Barone. D’altra amicizia non si parla stasera adunque?

Vittorio. Se non fosse si tardi, vi mostrerei una certa sorte d’amici inavvertenti che fanno peggio talvolta che i nimici. Oh che amici ignoranti! Con una parola rovinano una famiglia, con un sospetto, imaginato da goffi senza avvertenza, mettono al fondo un amico.

Barone. Son difficili costoro a conoscergli?

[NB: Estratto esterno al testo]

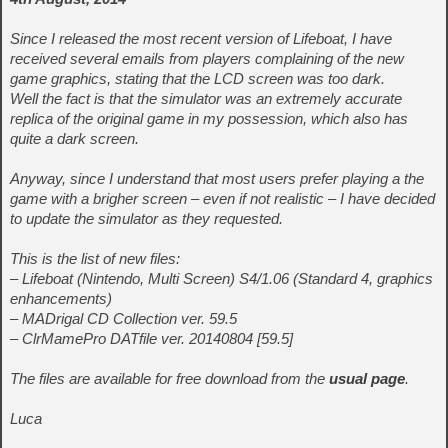
Since I released the most recent version of Lifeboat, I have
received several emails from players complaining of the new
game graphics, stating that the LCD screen was too dark.
Well the fact is that the simulator was an extremely accurate
replica of the original game in my possession, which also has
quite a dark screen.
Anyway, since I understand that most users prefer playing a the
game with a brigher screen – even if not realistic – I have decided
to update the simulator as they requested.
This is the list of new files:
– Lifeboat (Nintendo, Multi Screen) S4/1.06 (Standard 4, graphics
enhancements)
– MADrigal CD Collection ver. 59.5
– ClrMamePro DATfile ver. 20140804 [59.5]
The files are available for free download from the
usual page
.
Luca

Vittorio. Difficilissimi; perché l’inavvertenza è un male che nasce da scempiezza e credulitá di credersi d’esser sagace, astuto e conoscere il pelo nell’uovo.

Agnolo. Io fuggirei di pigliar si fatte amistá.

Vittorio. Il piú difficil passo che sia al mondo e la piú fallace dottrina che s’impari è il credersi d’esser dotto nello squadrare le brigate: tal pare una mucia che è un serpente velenoso, un altro pare Orlando ed è una pecora. Chi fa professione di sapere piú che non sa, crede che l’uno e l’altro finga o che vadino alla reale né sa discernere l’esito del lor procedere, perché i fatti del mondo son piú diversi che le foglie e piú volubili e ciascuna azione tien del camaleonte: il proverbio che dice: «E’ si va per piú strade a Roma», è perfetto.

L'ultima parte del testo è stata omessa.